Je me suis aussi interrogé sur les raisons expliquant qu’ici, le VNR électrique de Volvo soit doté de deux moteurs électriques et d’une transmission à deux rapports, alors que son équivalent en Europe est muni de trois moteurs et de la transmission I-Shift de Volvo.
« Plusieurs facteurs ont mené à ce que le VNR électrique soit conçu avec deux moteurs et deux rapports de transmission au lieu de trois moteurs et 12 rapports utilisés par la gamme européenne de véhicules électriques à batterie (VEB) », nous dit Bobby Compton, Directeur du marketing produit pour le transport régional chez Volvo Trucks North America. « Pour le marché nord-américain et le VNR électrique, le cycle d’opération s’adapte bien au concept des deux moteurs avec transmission à deux vitesses. Cette configuration nous permet d’atteindre des vitesses routières plus élevées tout en maintenant la capacité de démarrage. Aux États-Unis, les PNBC des VEB sont de 82 000 livres ou moins, et les camions n’ont pas besoin d’une plus grande capacité de démarrage qui est requise en Europe en raison des limites de poids plus élevées. De plus, les vitesses autoroutières sont plus basses en Europe qu’en Amérique du Nord. Alors que nous continuons de concevoir les prochains produits VEB pour l’Amérique du Nord, nous évaluons certainement toutes les possibilités de chaînes cinématiques et c’est peut-être quelque chose qu’on verra ici éventuellement. »

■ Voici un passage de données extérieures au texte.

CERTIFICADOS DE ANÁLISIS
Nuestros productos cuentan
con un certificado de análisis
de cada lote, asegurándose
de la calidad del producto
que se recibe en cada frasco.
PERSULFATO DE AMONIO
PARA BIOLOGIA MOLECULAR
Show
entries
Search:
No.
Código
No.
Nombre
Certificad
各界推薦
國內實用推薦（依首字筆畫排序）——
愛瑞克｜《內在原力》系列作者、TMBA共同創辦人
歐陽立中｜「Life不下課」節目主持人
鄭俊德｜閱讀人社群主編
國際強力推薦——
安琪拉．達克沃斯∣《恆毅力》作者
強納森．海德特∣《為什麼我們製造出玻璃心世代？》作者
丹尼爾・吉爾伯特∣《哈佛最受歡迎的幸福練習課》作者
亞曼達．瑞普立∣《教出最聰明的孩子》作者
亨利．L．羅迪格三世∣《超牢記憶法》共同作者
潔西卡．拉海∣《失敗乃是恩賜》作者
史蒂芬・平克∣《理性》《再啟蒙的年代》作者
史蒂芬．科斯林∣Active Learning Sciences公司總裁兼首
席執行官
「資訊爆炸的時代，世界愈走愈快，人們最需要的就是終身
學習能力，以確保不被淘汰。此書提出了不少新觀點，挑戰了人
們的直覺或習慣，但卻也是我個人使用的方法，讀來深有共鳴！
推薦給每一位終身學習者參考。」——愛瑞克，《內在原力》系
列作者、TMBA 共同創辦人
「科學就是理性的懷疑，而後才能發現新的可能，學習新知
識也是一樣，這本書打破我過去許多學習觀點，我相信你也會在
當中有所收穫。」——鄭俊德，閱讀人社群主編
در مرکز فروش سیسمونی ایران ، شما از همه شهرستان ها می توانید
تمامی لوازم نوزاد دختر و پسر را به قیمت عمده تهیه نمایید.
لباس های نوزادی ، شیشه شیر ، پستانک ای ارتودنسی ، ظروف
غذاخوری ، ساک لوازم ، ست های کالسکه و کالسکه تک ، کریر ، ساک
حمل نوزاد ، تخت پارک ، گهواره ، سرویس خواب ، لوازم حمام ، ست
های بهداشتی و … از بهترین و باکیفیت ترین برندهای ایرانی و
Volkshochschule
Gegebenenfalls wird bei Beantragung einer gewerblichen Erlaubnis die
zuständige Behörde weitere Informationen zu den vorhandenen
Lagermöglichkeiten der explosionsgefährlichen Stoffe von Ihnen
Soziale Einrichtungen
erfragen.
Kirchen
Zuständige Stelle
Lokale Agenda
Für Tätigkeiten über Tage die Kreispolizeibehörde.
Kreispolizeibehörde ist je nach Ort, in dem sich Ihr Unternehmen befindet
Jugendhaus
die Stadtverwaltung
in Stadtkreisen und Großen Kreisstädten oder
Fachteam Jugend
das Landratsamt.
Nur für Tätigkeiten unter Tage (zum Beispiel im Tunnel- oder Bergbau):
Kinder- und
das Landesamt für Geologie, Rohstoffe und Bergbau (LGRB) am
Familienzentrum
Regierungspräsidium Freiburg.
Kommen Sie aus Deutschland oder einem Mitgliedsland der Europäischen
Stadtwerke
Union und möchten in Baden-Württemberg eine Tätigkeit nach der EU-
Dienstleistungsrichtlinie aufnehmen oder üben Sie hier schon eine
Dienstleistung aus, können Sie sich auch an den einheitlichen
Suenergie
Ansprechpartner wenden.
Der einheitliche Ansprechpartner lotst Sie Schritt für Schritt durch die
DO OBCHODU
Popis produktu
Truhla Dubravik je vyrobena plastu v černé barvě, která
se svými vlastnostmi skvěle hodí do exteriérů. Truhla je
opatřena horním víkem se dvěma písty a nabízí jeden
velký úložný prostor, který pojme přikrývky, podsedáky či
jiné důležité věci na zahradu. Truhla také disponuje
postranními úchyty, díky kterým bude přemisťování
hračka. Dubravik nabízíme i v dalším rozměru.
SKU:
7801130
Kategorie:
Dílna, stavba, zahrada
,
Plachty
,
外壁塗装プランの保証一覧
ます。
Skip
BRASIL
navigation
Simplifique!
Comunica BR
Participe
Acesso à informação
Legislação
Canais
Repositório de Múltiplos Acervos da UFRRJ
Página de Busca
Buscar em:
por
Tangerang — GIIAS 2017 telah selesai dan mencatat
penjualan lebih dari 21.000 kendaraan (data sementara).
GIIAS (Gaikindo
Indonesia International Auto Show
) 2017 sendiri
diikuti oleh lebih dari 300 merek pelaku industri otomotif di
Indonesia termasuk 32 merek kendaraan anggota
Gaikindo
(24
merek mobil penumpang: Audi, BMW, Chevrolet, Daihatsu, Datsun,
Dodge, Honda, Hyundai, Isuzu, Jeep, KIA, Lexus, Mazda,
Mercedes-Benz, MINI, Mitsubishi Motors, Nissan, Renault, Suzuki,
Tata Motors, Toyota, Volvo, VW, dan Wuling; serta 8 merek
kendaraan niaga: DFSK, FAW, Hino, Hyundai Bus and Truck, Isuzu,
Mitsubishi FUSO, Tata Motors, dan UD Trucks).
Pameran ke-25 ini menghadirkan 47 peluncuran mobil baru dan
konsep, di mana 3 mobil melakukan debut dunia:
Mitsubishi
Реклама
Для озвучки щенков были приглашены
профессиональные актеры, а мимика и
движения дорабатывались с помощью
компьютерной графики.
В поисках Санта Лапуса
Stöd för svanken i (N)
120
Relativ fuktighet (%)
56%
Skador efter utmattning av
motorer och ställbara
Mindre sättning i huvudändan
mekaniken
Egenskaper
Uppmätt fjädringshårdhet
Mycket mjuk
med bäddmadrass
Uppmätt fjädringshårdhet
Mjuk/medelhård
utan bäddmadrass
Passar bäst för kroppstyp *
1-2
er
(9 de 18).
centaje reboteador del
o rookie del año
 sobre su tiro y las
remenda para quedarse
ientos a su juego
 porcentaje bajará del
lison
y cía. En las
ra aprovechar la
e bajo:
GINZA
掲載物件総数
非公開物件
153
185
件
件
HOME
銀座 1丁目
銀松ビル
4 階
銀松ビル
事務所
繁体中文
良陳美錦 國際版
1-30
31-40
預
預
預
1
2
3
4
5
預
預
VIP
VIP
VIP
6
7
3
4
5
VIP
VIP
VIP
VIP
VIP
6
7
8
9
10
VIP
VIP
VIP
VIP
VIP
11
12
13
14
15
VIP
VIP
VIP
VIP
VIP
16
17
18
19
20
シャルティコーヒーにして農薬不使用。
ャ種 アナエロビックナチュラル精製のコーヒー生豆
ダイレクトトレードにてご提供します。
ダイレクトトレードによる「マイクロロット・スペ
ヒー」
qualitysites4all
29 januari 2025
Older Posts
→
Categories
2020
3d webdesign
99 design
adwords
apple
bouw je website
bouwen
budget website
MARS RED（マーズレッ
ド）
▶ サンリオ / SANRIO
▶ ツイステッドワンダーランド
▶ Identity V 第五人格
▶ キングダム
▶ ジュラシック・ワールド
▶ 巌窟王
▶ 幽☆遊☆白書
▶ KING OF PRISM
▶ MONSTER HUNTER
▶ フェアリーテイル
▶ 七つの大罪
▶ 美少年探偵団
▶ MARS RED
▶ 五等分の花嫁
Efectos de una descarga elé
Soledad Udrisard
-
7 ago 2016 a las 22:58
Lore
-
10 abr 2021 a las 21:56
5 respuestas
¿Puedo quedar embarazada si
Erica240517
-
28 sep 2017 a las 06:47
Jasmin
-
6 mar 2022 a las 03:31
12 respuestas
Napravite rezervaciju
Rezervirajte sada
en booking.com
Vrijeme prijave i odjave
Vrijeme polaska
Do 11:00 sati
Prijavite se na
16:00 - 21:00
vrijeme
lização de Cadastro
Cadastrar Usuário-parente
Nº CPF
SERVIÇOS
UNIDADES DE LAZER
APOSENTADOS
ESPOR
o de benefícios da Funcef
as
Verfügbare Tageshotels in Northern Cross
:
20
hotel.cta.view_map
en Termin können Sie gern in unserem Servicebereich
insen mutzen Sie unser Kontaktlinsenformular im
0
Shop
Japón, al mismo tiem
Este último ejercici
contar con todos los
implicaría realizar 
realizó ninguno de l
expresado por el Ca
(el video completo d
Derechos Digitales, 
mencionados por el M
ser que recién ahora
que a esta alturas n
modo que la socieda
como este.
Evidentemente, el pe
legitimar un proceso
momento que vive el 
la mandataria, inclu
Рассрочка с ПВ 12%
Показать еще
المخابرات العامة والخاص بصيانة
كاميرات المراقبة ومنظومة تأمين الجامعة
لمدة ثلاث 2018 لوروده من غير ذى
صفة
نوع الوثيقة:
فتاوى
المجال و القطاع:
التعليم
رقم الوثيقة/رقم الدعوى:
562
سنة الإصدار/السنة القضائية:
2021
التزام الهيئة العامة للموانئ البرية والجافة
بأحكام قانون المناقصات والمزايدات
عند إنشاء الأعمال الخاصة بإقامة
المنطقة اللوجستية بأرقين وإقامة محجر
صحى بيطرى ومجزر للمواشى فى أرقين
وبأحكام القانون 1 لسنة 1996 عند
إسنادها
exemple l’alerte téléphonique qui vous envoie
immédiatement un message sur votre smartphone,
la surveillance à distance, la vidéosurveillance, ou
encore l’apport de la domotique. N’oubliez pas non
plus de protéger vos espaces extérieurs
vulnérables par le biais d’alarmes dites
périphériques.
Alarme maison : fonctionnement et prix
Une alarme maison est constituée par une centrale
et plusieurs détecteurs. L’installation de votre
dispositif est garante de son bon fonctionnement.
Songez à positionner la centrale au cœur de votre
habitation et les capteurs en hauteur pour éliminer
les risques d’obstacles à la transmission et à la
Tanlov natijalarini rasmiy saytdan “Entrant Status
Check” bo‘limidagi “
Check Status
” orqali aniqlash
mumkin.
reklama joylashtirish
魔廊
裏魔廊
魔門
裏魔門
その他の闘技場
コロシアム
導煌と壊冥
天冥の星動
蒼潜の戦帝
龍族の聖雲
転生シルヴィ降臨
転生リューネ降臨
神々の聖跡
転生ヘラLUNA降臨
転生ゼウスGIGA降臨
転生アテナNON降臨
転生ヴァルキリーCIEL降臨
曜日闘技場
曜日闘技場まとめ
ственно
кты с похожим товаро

J’ai aussi, à répétition, questionné nos hôtes à Göteborg sur les raisons qui expliquent qu’en Europe, Volvo offre une gamme complète de camions électriques, alors qu’ici, nous n’avons pour l’instant que le VNR. Avec beaucoup de tact et, il faut dire, un peu d’agacement face à mes questions répétées, on m’a donné une sorte de « No comment » poli. Je me permettrai ici une hypothèse : alors qu’en Europe, les camions Volvo au diesel couvrent toute la gamme, Volvo Trucks Amérique du Nord s’est concentrée sur le marché du tracteur routier et du porteur de classe 8. Est-ce que l’arrivée du MD électrique chez la compagnie sœur, Mack, viendra couvrir ce marché, avec les mêmes technologies qu’on retrouve dans les FL et FE en Europe? Mon petit doigt me dit que ce n’est pas exclus.
Une chose est sûre : la gamme de camions électriques Volvo en Europe est assurément prête pour une mise en marché à grande échelle, avec un produit de haute qualité, haute technologie, une puissance surprenante et une conduite absolument irréprochable. Et des 17 camions disponibles pour essai sur piste à Göteborg, aucun n’est tombé en panne, aucun n’a eu de complication quelconque. La technologie est à point. Ah… mais pourquoi… pourquoi on ne les a pas ici!